Consider what has been learned about shyness—a temperamental style characteristic of William James, Virginia Woolf, and so many others who have uncovered the mysteries of emotion. Early in life shy individuals show evidence of a hyperactive fear system, or HPA axis, which shapes their patterns of relationships and life choices. We know this thanks to the longitudinal studies of Harvard psychologist Jerome Kagan. Kagan has identified very shy infants at four months of age according to their fearful, distressed reactions to novel toys. Fast-forward seven years to Kagan’s observations of these children in social groups: Shy children identified at age four months are most likely to be those two or three children in grammar-school classes who hover at the edges of the playground, observing and analyzing rather than engaging in the pyrotechnic face-to-face dynamics of that age (my bet is that a disproportionate number of writers fit this profile). Shy children have stronger stress reactions (elevated heart rate, pupil dilation, cortisol response) when hearing fiction being read or when engaging in complex cognitive tasks. And these same individuals, at age twenty-one, when in an fMRI scanner and presented with slides of faces they had not seen, show stronger activation in the amygdala. When Avshalom Caspi studied the adult lives of shy individuals, he found, fitting with the analysis here, that shy individuals took almost 2 additional years, compared to more outgoing types, to enter into marriage, and they also took longer to settle upon a stable job. That fearful 4 month old, startled and distressed at the presence of a new toy, fight or flight physiology throbbing in the veins and throughout the body, is likely to lead a life of restraint, inhibition, and hesitation in the face of intimacy.

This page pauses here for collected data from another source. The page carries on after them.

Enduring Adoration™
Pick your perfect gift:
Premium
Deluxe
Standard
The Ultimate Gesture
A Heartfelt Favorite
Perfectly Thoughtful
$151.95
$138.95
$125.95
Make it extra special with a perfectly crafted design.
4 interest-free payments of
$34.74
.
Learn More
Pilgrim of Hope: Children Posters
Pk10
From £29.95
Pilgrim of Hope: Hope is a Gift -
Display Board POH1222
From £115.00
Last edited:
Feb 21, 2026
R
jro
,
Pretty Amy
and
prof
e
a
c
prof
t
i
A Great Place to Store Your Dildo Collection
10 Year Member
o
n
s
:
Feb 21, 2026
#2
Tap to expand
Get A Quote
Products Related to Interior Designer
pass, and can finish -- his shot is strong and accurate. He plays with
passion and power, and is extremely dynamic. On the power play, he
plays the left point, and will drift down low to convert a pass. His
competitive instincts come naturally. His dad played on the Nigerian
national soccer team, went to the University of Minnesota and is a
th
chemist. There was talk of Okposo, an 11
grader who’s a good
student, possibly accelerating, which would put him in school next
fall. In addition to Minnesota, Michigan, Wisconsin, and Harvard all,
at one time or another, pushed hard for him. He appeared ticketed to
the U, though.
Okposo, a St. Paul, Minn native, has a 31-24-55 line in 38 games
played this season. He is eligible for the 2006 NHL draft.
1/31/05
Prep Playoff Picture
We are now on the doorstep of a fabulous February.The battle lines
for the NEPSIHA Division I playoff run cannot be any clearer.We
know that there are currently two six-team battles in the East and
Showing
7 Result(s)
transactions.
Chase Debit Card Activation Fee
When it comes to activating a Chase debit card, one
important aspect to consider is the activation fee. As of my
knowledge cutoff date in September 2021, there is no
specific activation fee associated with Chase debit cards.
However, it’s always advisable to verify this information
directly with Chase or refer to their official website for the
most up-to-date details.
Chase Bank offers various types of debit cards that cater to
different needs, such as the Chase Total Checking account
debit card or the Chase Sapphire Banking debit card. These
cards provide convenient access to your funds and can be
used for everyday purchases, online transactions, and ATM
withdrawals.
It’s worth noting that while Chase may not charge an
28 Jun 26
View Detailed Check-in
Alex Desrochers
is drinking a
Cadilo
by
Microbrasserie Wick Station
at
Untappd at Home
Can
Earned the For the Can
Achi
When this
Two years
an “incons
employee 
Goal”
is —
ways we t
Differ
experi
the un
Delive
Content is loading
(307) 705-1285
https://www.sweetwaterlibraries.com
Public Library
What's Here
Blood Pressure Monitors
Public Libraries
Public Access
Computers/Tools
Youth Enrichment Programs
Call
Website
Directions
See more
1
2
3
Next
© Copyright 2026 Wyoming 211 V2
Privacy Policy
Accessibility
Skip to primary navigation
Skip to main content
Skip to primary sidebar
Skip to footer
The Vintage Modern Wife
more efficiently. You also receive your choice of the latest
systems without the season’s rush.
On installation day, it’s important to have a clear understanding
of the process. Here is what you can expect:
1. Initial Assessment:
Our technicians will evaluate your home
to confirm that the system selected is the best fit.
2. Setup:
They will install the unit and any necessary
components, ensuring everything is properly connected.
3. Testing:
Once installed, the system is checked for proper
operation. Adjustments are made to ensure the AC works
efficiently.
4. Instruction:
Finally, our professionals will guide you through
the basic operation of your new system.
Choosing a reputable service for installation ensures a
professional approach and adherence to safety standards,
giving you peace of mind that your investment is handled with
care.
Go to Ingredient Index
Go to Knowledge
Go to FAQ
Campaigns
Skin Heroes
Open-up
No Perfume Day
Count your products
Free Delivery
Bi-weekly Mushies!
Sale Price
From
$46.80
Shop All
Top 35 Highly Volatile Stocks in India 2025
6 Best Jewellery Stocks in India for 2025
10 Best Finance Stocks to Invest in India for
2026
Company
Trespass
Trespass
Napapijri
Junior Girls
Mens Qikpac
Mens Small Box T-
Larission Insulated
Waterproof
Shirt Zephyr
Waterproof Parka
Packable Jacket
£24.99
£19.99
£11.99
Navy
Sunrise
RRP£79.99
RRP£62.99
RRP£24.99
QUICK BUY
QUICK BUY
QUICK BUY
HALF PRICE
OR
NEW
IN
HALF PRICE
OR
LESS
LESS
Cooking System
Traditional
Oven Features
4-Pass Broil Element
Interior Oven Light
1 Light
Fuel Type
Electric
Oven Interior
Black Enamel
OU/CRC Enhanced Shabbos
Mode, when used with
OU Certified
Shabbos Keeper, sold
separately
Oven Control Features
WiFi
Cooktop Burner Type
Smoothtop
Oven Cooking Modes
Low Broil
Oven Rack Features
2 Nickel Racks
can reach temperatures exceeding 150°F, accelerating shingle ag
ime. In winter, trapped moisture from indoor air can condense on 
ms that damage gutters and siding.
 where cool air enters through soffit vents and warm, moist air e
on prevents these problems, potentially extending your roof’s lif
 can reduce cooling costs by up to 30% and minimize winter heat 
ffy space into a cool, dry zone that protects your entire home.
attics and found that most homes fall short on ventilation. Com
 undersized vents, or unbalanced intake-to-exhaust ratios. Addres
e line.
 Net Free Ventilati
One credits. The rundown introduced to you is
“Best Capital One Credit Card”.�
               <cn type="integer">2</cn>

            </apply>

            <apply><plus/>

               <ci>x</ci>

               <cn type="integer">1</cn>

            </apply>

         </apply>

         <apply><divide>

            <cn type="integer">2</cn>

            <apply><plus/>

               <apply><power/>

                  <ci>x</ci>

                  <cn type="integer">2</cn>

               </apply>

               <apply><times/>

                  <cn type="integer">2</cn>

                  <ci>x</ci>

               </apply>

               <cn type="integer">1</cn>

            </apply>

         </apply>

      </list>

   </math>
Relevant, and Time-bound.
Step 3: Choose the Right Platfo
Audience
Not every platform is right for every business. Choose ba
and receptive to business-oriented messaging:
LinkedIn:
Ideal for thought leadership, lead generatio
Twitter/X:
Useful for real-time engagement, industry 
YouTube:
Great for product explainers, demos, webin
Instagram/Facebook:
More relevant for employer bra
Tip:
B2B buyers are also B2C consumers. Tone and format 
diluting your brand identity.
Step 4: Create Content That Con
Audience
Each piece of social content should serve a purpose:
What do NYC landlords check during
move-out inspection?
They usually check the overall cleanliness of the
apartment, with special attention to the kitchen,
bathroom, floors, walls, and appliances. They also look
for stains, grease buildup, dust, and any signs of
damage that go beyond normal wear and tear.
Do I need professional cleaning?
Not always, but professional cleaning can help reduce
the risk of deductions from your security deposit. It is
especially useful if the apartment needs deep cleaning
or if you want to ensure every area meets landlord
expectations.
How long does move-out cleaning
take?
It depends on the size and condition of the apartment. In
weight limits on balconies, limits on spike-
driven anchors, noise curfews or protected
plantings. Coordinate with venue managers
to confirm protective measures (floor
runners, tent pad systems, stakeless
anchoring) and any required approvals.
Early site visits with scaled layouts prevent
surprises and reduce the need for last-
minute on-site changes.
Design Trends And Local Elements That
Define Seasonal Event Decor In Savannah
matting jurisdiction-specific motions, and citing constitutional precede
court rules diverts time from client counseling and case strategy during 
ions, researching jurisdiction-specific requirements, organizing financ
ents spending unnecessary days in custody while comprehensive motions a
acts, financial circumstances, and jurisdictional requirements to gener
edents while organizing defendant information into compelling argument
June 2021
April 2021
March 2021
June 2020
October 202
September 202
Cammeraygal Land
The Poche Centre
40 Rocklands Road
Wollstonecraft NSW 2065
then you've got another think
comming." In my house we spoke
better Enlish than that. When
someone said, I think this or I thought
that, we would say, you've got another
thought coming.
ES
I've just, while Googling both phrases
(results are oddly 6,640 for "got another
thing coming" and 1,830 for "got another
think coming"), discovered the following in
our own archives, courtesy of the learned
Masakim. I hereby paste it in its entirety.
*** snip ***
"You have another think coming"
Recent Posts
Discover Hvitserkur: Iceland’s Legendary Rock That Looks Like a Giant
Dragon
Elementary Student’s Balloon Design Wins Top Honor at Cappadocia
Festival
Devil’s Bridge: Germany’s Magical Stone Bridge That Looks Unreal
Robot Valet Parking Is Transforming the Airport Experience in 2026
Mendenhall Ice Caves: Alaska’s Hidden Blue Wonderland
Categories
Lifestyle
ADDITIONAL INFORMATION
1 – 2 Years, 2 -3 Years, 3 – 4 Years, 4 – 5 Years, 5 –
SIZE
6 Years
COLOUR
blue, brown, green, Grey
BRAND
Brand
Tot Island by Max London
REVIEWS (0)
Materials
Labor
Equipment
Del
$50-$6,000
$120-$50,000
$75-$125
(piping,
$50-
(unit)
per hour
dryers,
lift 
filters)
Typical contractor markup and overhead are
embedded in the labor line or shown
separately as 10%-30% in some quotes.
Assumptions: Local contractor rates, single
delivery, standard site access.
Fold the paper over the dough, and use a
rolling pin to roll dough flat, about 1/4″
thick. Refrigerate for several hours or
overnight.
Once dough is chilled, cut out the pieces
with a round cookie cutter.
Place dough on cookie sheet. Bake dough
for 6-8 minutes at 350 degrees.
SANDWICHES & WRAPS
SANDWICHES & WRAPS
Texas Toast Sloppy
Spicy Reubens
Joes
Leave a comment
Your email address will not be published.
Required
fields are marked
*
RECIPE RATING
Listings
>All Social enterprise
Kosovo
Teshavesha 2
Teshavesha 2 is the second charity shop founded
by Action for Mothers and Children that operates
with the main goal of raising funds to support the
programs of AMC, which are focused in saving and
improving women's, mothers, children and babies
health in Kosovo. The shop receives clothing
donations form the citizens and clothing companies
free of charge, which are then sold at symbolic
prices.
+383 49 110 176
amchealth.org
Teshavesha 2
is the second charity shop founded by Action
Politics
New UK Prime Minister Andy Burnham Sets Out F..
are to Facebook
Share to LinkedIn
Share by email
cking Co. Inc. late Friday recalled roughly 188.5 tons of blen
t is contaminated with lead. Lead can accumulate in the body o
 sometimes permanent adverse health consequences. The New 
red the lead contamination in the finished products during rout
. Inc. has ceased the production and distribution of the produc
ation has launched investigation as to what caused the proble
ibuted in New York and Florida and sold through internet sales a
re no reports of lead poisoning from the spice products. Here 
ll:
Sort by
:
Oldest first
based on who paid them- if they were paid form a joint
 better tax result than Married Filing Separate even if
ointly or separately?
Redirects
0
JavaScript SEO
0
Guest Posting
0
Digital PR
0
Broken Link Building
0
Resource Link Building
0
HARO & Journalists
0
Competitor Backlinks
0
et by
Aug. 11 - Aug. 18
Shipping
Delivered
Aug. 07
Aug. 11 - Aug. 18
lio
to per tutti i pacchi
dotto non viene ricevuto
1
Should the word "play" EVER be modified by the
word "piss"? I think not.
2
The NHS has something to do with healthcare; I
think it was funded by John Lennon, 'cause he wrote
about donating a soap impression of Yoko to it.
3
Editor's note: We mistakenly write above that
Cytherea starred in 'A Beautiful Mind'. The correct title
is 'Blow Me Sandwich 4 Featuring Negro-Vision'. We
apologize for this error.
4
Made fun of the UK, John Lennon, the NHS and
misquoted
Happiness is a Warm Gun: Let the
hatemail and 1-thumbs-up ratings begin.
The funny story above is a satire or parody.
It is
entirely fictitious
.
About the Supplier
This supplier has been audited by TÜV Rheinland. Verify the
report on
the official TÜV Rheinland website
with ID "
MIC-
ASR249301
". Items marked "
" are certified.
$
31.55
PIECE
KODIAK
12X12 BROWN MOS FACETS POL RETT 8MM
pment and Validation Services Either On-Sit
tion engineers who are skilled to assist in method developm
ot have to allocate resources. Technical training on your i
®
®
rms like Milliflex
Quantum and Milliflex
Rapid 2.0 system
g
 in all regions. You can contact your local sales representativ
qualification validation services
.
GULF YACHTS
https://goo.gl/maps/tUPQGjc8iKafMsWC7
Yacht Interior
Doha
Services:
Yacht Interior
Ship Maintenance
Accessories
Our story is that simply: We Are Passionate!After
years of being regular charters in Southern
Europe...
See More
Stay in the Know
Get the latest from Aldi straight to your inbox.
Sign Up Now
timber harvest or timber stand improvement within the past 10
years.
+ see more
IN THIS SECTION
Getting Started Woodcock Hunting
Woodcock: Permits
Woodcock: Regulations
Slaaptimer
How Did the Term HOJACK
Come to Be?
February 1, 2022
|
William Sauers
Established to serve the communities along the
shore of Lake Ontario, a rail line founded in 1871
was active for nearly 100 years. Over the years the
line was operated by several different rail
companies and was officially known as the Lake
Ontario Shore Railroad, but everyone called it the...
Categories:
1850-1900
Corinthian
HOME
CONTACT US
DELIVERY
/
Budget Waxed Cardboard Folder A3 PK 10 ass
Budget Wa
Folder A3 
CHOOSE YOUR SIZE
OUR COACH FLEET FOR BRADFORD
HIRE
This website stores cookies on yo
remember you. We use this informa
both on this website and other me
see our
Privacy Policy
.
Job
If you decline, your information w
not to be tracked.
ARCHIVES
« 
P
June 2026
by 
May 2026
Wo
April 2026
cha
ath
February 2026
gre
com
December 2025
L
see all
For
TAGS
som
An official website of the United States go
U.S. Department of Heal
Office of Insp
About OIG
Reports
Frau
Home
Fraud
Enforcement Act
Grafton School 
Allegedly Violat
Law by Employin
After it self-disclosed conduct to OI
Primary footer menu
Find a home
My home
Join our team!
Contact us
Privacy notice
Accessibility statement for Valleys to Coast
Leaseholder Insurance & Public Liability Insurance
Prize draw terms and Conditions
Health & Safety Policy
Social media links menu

If the vagus nerve is a caretaking organ, then one would expect individuals with elevated vagus nerve activity to enjoy rich networks of social connection, to show highly responsive caretaking behavior, and for compassion to be at the center of their emotional lives. New studies are finding this to be the case. In one study, Chris Oveis and I brought Berkeley undergraduates to our lab in October and had their vagus nerve activity measured (deriving a measure known as vagal tone) while they sat quietly and comfortably in a resting state. Our interest was in tracking the lives of people with elevated vagus nerve activity in a resting state—vagal superstars. When they returned to the lab seven months later, we found that our vagal superstars, compared to those individuals with low baseline vagal tone, reported elevated levels of the trait extraversion, which is defined by high levels of social energy, friendships, and social contacts, and agreeableness, which is defined by great warmth, kindness, and a love of others. People with elevated baseline vagal tone also reported more optimism, general positive mood, and better physical health seven months later. And when presented with images of harm and beauty, they reported greater compassion and awe—their minds were more active in the aesthetic realm.